This was a question that was recently asked and debated in a LinkedIn group that I belong to, with the originator asking if it was the Executive or Human Resources that was responsible. It made me think that the individual (who is in HR) was told that it was their responsibility. And it made me wonder: how many organizations are out there that feel that the happiness of their employees is the responsibility of HR, and are pointing fingers when morale is low and attrition high?
Culture is an outcome. It is something that grows over time, as a result of ongoing behaviors that the company endorses. And that endorsement comes from organizational leaders who ultimately determine which behaviors are tolerated and/or encouraged, and which are not.
I’ll give you an example. Say an organization promotes its commitment to work-life balance, and has a program that outlines how employees can work from home, job share, take advantage of flex time, and so forth. But the reality is much different: managers schedule important meetings early mornings or late in the day; show disapproval, through facial expressions/comments/body language, of flexible hours when employees try to leave to attend a parent-teacher conference; turn down requests to job-share; and appear to babysit their employees in terms of the hours they are working. To boot, those who tend to receive promotions are those who seem to pretty much live at the office.
The official stance might be that the company supports work-life balance, but what they value and endorse is very different. Often those in leadership positions miss the mark on modeling the behavior they wish to see in their teams, or aren’t aware of the impact some activities - like scheduling meetings outside of core working hours - might have on others. This is where HR plays a critical, strategic role in recognizing the impact of behaviors and in counseling leaders on the potential risks of not changing.
Culture is an outcome of the company’s values, which come to life via everyday behaviors and activities. When individuals are allowed to act in a way that is contrary to what the company says it stands for, then it has to be addressed through communication, training, and if needed, corrective measures.

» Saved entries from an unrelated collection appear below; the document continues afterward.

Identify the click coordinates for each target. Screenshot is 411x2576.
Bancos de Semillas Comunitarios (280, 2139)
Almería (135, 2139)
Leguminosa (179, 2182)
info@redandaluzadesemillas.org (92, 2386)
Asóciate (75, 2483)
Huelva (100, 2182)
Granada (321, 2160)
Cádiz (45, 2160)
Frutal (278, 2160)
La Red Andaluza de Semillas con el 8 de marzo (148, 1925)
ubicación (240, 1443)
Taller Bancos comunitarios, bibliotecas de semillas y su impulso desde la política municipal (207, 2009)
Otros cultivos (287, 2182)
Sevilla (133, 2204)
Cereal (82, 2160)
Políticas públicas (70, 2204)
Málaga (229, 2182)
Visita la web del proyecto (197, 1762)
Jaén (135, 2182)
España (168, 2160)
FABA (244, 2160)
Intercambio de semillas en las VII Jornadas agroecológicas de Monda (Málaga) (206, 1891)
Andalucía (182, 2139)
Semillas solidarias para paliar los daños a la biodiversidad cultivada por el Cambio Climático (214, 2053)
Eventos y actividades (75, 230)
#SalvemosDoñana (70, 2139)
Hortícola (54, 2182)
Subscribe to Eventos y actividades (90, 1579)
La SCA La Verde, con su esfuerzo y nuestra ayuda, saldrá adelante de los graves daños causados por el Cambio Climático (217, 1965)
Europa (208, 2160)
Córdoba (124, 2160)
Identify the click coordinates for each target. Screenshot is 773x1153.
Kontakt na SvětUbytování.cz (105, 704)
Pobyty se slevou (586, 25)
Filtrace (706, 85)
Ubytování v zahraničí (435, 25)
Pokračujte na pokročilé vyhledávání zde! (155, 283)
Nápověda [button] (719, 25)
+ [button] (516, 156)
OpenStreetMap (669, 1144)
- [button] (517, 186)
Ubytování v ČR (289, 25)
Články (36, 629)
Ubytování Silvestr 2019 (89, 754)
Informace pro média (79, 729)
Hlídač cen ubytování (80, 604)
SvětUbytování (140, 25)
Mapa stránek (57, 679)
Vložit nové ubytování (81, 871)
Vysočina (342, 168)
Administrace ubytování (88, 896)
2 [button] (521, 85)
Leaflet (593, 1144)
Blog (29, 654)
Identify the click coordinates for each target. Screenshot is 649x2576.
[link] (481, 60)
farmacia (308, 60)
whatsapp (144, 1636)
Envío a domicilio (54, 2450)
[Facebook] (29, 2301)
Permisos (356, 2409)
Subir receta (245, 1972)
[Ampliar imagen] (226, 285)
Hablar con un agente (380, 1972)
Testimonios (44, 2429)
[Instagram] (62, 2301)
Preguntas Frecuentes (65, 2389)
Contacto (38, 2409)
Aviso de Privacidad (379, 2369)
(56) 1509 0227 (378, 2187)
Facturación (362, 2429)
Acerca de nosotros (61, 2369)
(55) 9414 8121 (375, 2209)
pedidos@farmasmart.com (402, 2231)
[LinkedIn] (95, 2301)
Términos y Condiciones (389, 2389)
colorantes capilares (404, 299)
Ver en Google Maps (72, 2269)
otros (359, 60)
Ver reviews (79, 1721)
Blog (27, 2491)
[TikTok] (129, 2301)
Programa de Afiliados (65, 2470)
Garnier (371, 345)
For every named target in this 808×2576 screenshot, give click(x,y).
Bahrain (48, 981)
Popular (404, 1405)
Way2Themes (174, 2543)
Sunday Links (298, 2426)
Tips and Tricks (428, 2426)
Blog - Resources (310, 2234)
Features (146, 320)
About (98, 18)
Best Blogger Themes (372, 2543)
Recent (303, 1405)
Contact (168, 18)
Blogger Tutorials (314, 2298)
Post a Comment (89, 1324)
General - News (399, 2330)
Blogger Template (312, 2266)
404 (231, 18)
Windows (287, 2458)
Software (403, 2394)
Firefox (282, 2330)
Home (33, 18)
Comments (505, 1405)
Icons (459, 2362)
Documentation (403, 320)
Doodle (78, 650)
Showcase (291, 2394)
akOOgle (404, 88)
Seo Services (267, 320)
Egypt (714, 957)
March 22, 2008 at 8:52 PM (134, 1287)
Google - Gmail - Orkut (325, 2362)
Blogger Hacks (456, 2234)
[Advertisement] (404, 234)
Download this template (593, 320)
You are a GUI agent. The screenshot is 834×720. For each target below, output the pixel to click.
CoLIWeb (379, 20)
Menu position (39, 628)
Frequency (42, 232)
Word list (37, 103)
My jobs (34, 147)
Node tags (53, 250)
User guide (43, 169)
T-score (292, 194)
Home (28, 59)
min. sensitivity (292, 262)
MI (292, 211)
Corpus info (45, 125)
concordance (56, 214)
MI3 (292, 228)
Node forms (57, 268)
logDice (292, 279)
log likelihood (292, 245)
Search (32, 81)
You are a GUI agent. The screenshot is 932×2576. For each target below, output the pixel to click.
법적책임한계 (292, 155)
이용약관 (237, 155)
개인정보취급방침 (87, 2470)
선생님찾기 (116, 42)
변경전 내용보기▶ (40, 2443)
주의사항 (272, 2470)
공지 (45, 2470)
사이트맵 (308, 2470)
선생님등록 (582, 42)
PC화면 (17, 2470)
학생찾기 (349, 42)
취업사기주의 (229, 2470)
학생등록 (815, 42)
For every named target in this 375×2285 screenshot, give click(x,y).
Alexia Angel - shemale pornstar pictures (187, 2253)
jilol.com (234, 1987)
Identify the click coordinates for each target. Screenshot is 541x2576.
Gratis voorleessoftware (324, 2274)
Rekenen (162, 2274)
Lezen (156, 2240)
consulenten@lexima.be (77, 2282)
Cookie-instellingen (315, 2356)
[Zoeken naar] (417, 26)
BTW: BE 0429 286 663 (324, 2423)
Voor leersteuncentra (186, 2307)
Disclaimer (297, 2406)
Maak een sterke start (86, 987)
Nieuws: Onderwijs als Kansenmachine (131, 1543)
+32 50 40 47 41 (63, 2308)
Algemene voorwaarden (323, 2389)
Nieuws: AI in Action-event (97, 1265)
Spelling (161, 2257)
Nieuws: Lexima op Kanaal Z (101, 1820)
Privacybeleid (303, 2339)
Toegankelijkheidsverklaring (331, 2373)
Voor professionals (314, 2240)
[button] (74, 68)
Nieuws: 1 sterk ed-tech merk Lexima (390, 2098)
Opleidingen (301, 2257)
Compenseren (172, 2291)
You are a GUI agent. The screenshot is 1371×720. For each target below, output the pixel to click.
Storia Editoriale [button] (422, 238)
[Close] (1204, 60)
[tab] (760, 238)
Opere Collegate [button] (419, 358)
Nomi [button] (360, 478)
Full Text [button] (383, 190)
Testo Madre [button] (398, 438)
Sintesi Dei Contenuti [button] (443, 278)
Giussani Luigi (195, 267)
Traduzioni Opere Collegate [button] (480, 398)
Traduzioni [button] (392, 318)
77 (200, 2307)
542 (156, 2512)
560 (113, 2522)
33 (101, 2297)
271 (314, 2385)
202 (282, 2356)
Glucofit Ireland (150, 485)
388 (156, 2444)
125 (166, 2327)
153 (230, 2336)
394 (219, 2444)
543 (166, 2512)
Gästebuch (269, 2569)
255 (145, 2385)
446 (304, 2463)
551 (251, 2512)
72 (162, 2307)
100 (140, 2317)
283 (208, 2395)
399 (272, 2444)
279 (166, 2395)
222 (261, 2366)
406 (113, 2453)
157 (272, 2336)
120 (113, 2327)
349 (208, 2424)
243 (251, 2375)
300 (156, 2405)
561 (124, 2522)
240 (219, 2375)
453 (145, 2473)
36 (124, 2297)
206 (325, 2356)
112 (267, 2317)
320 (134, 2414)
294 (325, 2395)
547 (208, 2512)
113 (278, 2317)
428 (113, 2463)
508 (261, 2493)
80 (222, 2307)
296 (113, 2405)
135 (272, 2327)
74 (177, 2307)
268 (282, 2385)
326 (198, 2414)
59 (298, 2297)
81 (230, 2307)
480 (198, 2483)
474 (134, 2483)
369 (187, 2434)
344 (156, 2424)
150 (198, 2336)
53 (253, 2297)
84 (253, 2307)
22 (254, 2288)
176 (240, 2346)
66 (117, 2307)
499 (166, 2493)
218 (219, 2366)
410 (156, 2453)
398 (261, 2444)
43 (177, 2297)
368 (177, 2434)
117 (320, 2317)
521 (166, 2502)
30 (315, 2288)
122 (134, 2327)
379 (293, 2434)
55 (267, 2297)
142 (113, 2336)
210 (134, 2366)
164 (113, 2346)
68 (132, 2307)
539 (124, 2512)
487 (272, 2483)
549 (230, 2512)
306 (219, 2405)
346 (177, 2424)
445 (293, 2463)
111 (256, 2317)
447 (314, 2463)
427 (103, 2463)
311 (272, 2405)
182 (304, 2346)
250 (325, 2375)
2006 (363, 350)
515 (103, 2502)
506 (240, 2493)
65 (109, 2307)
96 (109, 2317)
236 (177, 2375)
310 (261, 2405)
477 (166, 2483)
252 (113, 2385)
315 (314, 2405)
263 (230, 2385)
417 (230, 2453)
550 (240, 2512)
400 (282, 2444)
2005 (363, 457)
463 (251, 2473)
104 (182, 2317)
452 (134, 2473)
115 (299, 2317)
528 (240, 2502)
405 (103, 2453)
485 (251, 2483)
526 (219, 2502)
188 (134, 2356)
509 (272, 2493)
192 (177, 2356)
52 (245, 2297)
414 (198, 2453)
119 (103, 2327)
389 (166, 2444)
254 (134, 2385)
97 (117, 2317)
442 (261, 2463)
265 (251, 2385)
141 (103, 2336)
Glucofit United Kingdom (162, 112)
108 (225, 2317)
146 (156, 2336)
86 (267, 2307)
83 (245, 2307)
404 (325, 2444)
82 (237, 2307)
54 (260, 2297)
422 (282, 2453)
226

So, who is responsible for creating a positive organizational culture? It’s everyone. It’s the front line employee who recognizes and reports harassment of another colleague, and it’s leadership who follows up appropriately on the report; it’s the manager who advocates for their team members when ‘upper management’ is quashing a request that should be supported; and it’s the executive that continuously walks the talk, and ensures that employees are treated fairly.
To drive positive organizational culture, a company needs to live its values, everyday. We should all be triple checking that our actions align with our words.